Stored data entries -
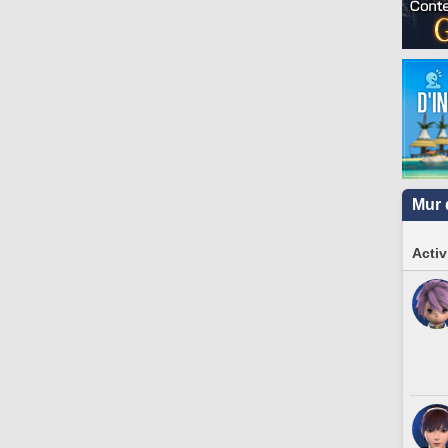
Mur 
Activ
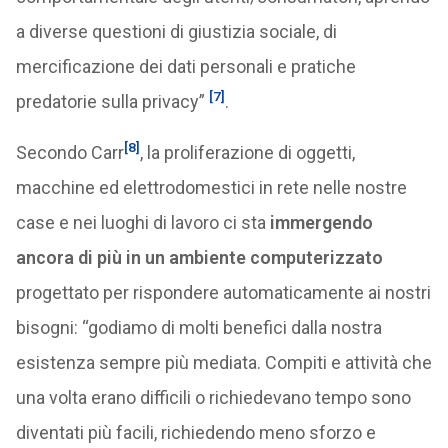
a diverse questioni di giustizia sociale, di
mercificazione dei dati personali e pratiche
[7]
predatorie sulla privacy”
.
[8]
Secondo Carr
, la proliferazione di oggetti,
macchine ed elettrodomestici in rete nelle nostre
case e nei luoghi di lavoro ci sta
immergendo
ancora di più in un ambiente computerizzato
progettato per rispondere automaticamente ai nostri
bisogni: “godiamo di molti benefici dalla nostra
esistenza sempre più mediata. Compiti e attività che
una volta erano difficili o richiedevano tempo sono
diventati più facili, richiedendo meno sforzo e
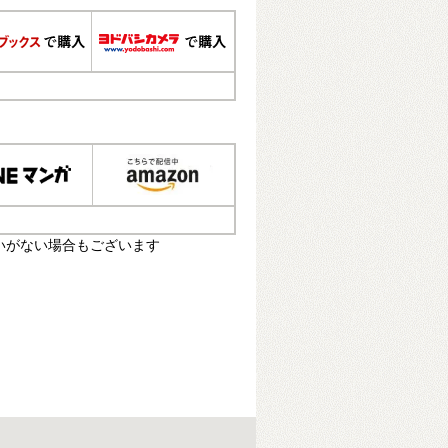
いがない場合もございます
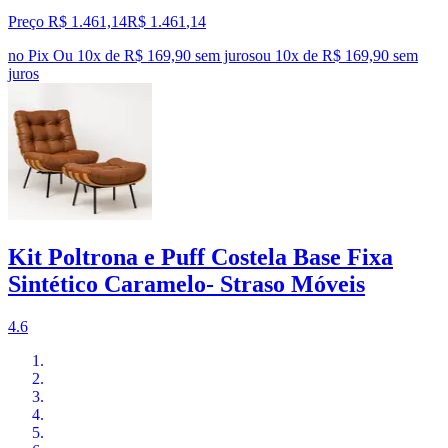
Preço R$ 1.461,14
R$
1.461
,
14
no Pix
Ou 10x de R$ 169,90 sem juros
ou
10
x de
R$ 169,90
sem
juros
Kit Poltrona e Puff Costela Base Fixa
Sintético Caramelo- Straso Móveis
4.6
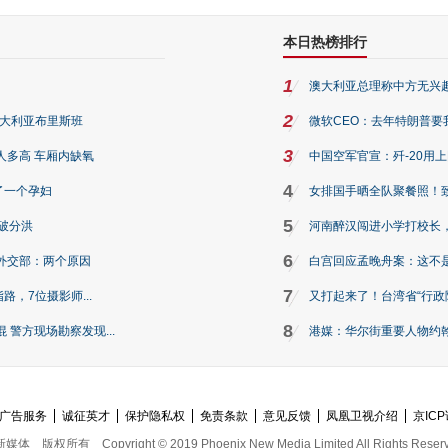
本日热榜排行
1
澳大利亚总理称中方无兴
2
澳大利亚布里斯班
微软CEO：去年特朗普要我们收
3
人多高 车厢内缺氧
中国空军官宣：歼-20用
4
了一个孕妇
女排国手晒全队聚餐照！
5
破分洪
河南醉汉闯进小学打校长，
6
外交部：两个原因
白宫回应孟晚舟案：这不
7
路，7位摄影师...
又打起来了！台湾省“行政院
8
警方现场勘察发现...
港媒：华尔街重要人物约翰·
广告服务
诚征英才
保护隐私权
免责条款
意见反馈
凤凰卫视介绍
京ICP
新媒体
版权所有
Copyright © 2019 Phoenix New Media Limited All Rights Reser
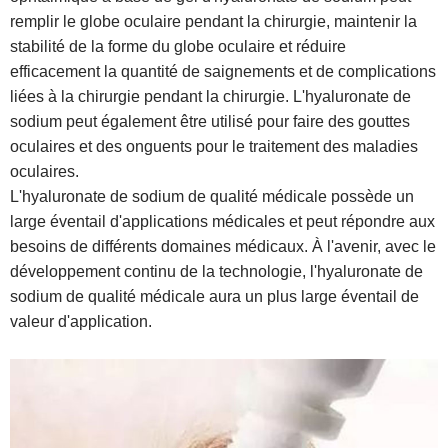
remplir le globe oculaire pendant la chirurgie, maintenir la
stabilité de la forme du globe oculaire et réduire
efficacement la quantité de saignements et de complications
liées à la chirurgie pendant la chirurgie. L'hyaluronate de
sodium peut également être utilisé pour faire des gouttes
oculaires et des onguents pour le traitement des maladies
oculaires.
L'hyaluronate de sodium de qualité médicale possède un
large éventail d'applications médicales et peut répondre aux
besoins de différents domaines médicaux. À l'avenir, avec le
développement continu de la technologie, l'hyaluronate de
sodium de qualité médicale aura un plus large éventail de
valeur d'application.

* * *

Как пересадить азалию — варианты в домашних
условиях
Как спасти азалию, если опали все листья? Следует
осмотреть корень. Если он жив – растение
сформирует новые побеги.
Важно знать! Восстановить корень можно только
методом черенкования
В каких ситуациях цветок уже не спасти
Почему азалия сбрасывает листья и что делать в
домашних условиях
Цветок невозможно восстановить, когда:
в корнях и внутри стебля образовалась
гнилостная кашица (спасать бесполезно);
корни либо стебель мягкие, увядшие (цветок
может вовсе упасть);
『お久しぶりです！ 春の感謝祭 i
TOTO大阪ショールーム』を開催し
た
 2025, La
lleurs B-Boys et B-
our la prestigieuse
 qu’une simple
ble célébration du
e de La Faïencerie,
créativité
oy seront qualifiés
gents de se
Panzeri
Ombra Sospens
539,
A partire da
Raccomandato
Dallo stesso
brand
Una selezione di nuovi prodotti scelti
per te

...

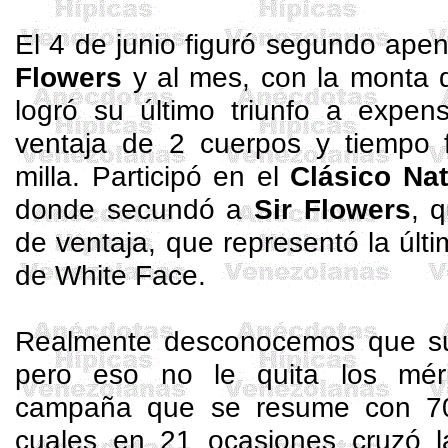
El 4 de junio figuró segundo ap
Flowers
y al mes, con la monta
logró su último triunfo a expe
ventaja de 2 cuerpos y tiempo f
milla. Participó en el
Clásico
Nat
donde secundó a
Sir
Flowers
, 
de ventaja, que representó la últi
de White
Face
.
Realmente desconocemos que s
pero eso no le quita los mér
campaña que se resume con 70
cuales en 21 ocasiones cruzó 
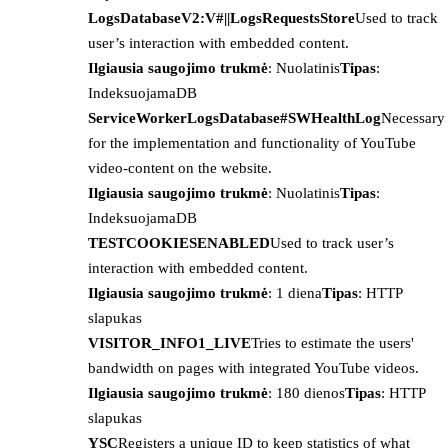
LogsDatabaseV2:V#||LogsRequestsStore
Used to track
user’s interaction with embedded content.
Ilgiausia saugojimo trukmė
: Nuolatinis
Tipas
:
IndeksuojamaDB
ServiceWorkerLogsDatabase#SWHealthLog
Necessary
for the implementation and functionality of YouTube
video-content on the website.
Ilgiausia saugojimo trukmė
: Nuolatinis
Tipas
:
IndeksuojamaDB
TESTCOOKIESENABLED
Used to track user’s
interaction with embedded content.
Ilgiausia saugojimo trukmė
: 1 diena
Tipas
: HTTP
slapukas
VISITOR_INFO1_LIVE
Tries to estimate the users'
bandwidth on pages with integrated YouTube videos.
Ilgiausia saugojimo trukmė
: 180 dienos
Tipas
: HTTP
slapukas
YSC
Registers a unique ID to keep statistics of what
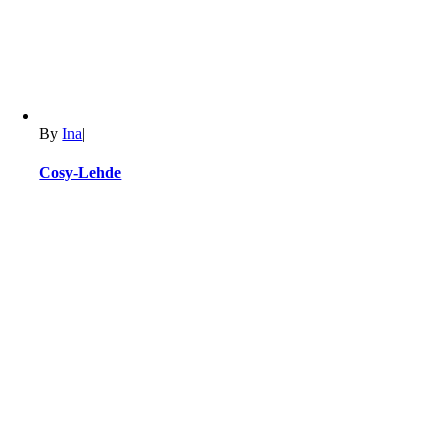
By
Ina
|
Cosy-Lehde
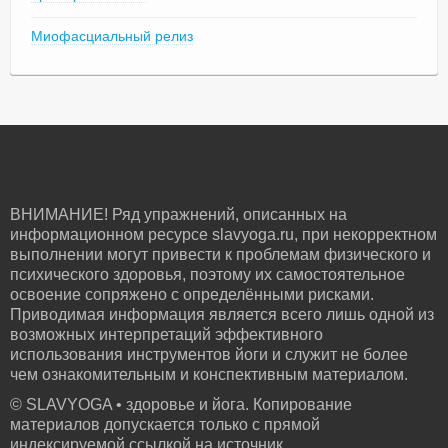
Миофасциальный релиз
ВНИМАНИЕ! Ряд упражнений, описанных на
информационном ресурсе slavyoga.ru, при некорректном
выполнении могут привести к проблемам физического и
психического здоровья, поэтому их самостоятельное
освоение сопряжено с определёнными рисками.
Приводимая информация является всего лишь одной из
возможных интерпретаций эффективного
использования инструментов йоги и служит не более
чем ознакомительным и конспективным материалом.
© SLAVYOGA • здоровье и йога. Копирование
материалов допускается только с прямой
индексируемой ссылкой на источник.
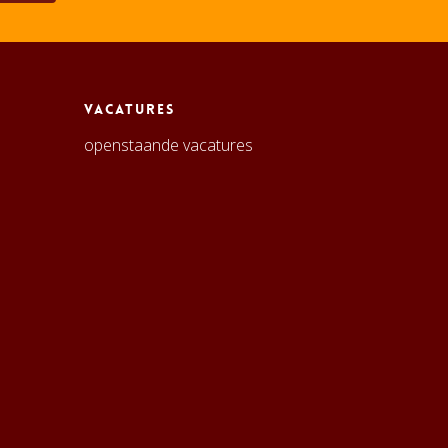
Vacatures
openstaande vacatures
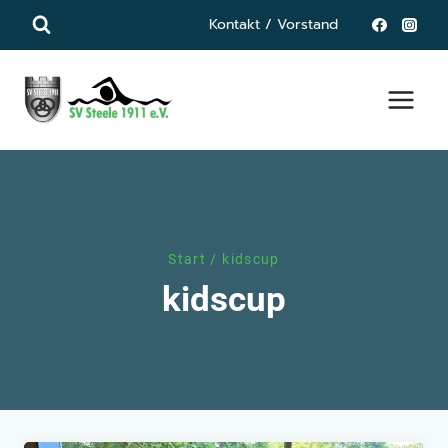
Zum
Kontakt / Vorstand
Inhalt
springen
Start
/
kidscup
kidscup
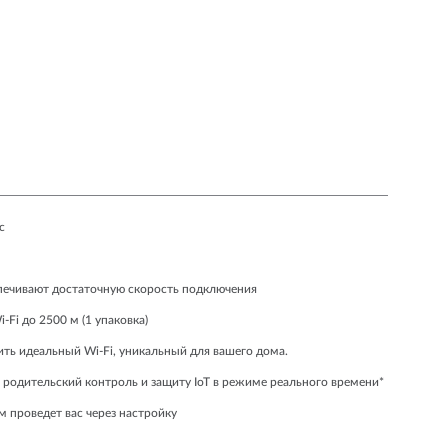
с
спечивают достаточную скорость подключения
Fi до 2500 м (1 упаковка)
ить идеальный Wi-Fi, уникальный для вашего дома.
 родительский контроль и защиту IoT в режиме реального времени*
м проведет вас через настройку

Exercise goal -
In the entries above, find the line containing "TESTCOOKIESENABLED" and the line containing "использования инструментов йоги"; give again exactly those two lines and every line between them, minus the pictures.

Response to this task -
TESTCOOKIESENABLED
Used to track user’s
interaction with embedded content.
Ilgiausia saugojimo trukmė
: 1 diena
Tipas
: HTTP
slapukas
VISITOR_INFO1_LIVE
Tries to estimate the users'
bandwidth on pages with integrated YouTube videos.
Ilgiausia saugojimo trukmė
: 180 dienos
Tipas
: HTTP
slapukas
YSC
Registers a unique ID to keep statistics of what
By
Ina
|
Cosy-Lehde
Миофасциальный релиз
ВНИМАНИЕ! Ряд упражнений, описанных на
информационном ресурсе slavyoga.ru, при некорректном
выполнении могут привести к проблемам физического и
психического здоровья, поэтому их самостоятельное
освоение сопряжено с определёнными рисками.
Приводимая информация является всего лишь одной из
возможных интерпретаций эффективного
использования инструментов йоги и служит не более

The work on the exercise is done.